> **GOAL OF THE EXERCISE**:
Go through the material below and copy each line where the word "冠墅阳光" appears.

> **GIVEN RECORDS**:
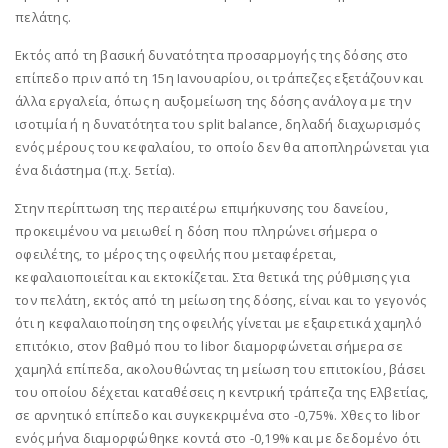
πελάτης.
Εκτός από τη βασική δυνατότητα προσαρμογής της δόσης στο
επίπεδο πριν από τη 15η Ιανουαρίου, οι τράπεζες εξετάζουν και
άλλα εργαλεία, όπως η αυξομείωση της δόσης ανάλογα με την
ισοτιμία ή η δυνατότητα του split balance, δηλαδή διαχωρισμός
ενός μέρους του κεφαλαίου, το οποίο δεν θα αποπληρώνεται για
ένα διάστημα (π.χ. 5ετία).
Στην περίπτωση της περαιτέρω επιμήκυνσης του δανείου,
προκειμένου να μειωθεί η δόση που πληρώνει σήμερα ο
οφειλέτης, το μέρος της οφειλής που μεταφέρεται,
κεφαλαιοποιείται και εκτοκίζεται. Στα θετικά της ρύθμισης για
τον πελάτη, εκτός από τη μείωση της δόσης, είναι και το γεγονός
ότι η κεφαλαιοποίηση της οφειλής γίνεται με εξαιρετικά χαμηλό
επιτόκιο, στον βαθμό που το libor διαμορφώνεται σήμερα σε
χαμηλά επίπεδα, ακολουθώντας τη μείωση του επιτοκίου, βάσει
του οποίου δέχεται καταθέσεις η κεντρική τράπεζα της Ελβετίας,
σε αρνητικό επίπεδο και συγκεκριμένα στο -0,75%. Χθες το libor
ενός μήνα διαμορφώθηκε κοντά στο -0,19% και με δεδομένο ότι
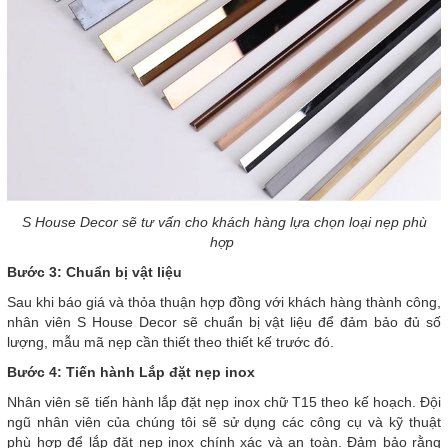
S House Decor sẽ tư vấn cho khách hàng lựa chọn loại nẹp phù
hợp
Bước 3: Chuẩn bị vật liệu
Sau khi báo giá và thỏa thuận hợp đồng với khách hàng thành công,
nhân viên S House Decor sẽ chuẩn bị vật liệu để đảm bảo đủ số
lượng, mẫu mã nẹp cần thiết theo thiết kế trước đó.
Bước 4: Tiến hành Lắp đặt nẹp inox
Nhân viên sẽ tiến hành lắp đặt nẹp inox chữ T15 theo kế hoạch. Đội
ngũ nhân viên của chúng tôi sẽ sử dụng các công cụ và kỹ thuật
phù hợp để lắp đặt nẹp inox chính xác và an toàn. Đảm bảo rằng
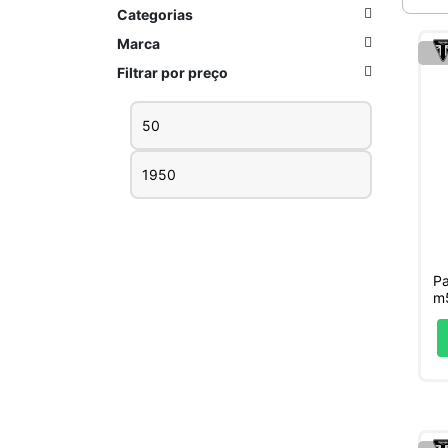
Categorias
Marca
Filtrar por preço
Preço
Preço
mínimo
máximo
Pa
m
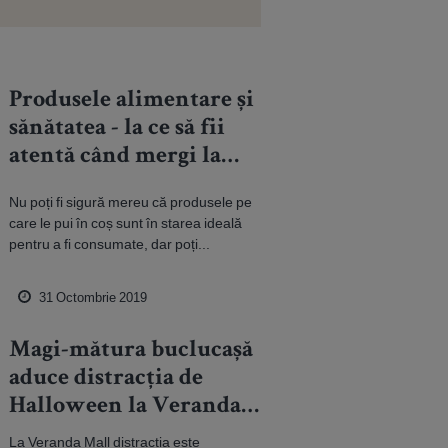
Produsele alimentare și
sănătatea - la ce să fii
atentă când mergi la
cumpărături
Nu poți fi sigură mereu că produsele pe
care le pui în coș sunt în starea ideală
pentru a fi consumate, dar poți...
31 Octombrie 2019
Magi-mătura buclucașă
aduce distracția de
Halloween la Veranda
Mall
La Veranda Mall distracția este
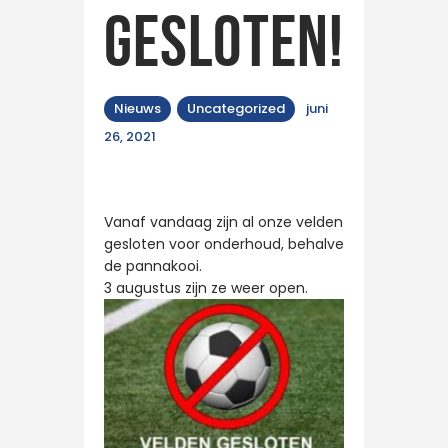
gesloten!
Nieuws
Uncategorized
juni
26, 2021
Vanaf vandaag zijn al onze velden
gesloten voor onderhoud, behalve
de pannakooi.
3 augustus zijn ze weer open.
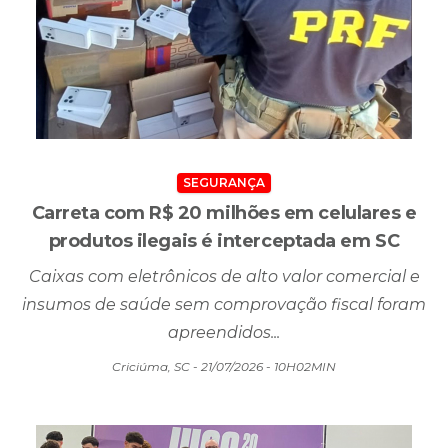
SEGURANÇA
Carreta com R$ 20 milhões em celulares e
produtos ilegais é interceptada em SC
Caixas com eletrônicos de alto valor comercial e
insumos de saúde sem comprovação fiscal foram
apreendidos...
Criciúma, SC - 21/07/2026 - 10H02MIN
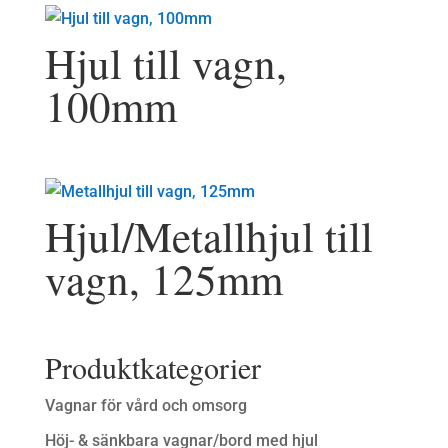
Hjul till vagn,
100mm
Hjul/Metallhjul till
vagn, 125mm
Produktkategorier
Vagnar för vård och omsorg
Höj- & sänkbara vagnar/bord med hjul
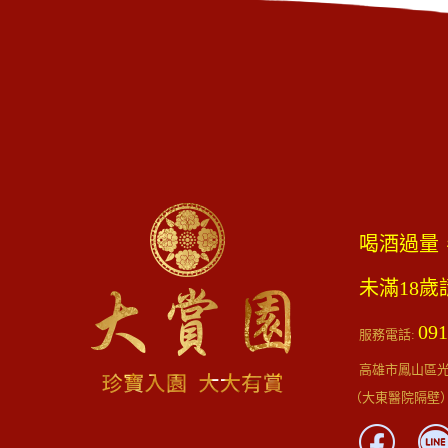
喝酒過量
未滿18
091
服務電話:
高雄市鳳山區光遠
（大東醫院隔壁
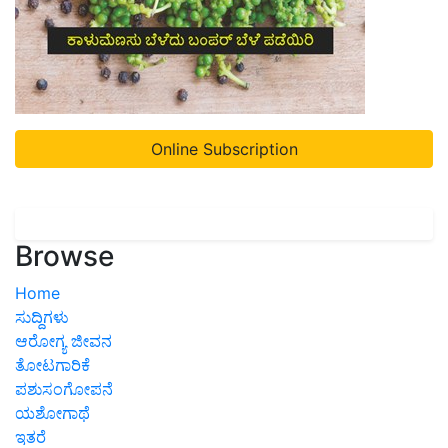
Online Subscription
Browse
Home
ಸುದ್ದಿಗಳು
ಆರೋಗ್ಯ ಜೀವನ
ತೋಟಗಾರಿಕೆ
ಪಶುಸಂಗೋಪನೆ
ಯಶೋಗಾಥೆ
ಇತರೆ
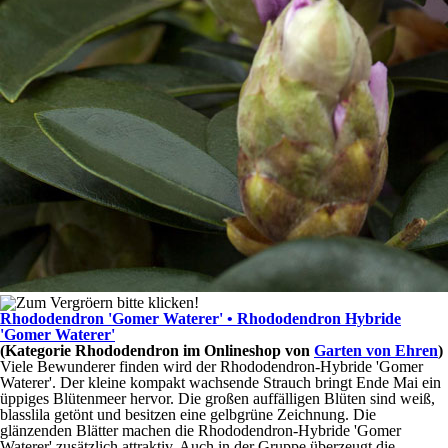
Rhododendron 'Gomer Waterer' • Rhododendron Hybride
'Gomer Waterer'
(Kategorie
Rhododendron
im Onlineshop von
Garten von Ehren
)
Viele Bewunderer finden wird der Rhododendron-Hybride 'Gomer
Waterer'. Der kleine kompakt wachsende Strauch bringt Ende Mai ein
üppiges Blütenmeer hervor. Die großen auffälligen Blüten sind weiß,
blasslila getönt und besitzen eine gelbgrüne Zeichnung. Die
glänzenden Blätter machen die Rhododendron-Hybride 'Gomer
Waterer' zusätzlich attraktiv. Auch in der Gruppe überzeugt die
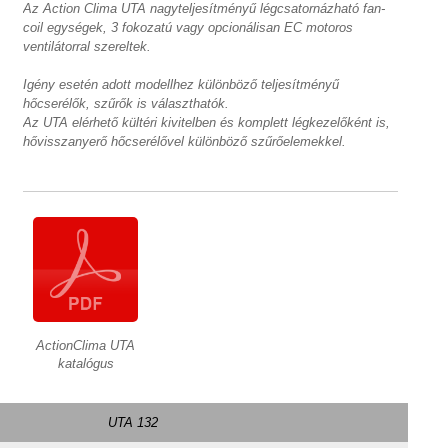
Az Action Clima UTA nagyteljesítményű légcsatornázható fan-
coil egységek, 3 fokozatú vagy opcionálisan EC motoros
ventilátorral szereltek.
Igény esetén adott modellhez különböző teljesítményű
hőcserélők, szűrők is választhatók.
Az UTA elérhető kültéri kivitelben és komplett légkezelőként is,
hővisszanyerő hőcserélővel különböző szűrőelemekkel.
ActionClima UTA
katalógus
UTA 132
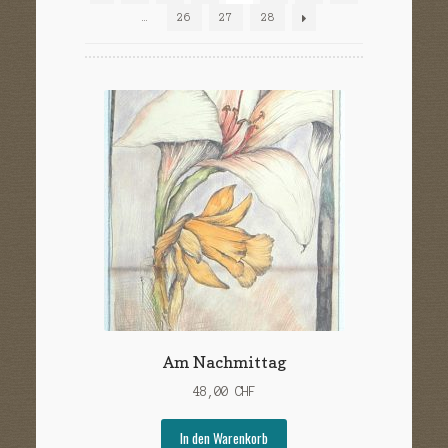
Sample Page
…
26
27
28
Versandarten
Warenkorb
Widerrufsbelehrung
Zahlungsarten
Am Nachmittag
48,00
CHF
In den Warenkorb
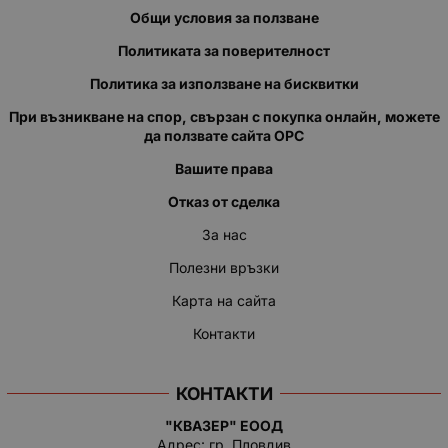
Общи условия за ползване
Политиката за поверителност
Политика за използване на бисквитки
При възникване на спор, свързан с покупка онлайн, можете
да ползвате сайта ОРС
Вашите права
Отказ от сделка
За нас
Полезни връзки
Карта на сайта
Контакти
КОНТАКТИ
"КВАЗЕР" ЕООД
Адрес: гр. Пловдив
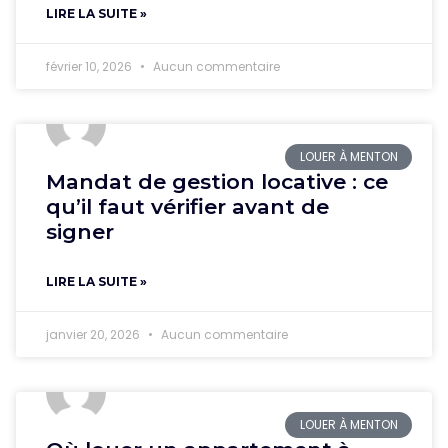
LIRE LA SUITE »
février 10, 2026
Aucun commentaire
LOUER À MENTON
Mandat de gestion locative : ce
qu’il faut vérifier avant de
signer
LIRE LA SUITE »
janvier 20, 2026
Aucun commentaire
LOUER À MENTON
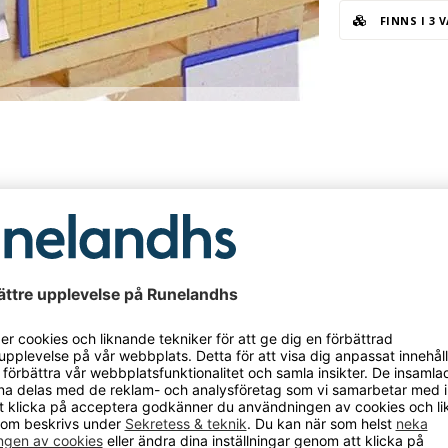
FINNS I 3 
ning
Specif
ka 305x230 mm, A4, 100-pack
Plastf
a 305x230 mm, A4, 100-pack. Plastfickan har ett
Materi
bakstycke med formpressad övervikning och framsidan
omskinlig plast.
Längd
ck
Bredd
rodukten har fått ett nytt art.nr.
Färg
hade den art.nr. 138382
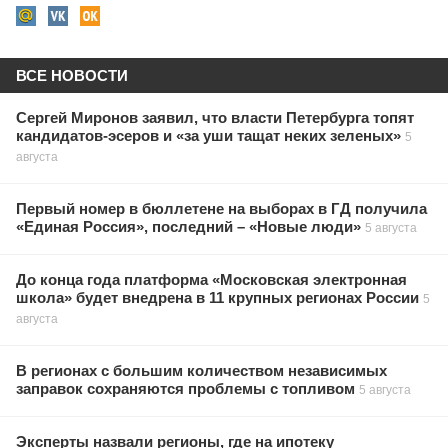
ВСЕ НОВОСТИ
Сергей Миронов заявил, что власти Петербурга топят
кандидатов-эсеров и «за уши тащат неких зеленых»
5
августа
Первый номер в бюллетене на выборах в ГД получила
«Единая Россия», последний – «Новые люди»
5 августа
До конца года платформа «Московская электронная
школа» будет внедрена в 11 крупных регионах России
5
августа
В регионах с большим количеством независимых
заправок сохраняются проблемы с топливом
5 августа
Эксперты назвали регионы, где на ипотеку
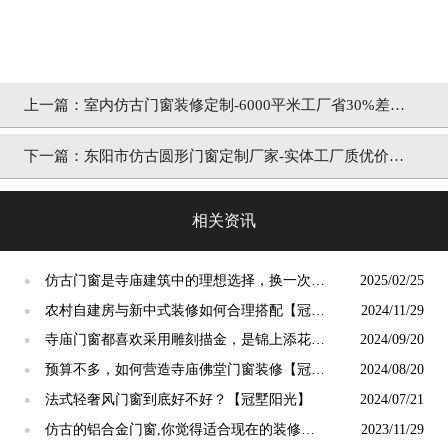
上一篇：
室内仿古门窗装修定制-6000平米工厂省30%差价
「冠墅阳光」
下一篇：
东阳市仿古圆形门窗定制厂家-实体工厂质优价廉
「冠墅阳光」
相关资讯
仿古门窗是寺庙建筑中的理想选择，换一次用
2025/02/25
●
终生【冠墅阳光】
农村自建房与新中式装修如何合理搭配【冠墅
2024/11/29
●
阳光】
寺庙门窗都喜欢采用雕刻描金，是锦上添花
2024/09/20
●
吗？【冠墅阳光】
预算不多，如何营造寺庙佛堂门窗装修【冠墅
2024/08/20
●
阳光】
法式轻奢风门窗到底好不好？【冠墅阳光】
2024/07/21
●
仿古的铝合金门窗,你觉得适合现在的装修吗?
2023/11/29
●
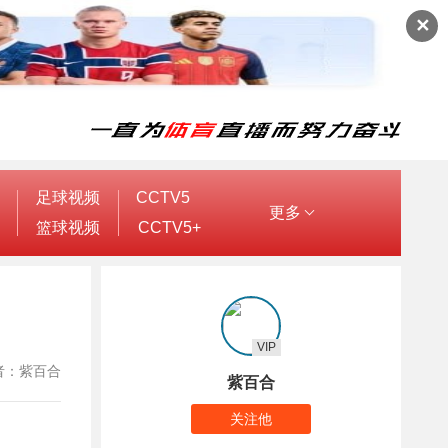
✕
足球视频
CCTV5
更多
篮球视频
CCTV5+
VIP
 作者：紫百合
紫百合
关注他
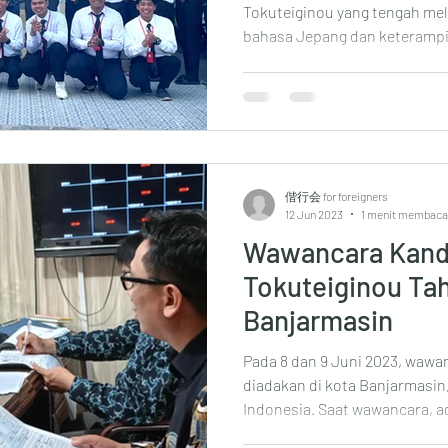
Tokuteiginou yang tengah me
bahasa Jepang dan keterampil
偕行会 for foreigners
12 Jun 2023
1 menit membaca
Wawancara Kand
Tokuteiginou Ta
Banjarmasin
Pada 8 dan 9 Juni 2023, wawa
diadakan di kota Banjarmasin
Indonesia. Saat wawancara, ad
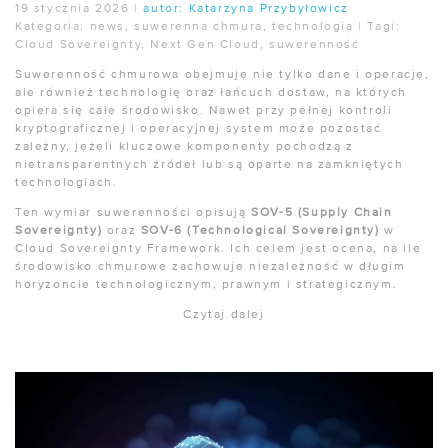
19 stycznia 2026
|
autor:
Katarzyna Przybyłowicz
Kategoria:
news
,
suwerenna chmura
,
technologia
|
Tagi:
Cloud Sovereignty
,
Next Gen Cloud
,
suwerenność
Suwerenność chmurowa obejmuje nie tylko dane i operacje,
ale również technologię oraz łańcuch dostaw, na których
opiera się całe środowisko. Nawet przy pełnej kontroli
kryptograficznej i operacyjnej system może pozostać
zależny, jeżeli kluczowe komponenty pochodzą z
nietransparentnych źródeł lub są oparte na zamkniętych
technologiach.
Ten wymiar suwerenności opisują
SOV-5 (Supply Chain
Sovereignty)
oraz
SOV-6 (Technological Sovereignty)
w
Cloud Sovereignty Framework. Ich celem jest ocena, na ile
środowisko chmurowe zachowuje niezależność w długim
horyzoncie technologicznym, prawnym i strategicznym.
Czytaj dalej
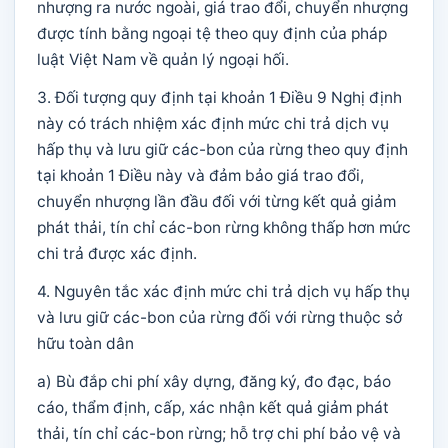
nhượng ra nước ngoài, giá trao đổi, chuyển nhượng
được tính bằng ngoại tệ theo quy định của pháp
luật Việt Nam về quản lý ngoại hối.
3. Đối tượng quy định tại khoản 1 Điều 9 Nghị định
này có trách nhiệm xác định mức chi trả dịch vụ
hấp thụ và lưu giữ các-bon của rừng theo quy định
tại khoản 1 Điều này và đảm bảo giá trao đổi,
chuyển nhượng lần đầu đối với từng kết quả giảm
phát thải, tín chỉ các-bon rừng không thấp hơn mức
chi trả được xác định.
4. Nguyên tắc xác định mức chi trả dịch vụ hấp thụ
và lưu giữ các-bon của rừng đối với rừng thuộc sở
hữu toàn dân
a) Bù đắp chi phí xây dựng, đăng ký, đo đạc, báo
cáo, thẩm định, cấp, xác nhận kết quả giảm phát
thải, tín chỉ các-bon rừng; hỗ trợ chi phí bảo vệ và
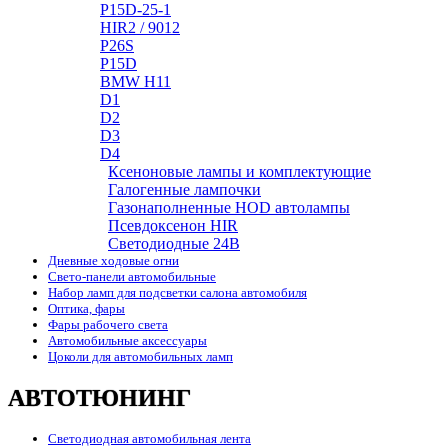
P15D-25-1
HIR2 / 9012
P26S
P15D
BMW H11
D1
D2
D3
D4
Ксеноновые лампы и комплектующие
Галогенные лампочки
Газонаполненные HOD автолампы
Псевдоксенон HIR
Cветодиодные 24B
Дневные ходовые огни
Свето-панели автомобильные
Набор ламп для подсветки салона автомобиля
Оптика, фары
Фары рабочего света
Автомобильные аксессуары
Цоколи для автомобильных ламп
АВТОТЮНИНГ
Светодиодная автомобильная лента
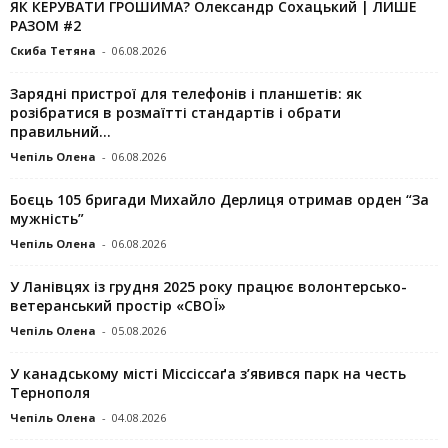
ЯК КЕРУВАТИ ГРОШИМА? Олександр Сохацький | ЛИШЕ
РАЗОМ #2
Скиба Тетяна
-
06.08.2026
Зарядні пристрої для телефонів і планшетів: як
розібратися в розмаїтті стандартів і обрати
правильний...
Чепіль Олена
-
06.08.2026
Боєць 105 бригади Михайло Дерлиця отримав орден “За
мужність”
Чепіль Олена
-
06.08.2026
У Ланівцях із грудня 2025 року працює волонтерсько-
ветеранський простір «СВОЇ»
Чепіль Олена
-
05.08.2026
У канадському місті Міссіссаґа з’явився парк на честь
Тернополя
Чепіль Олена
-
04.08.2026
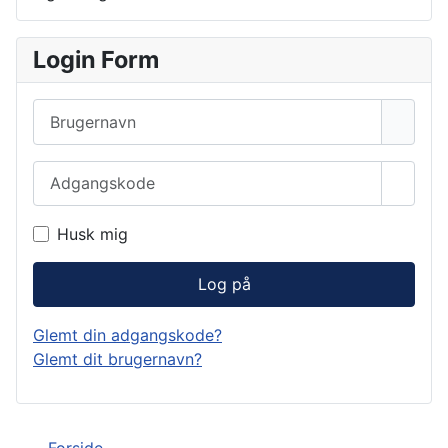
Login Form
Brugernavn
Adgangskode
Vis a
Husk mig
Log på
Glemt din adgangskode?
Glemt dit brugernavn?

> **TASK OUTPUT**:
「冠墅阳光」
「冠墅阳光」
终生【冠墅阳光】
吗？【冠墅阳光】
法式轻奢风门窗到底好不好？【冠墅阳光】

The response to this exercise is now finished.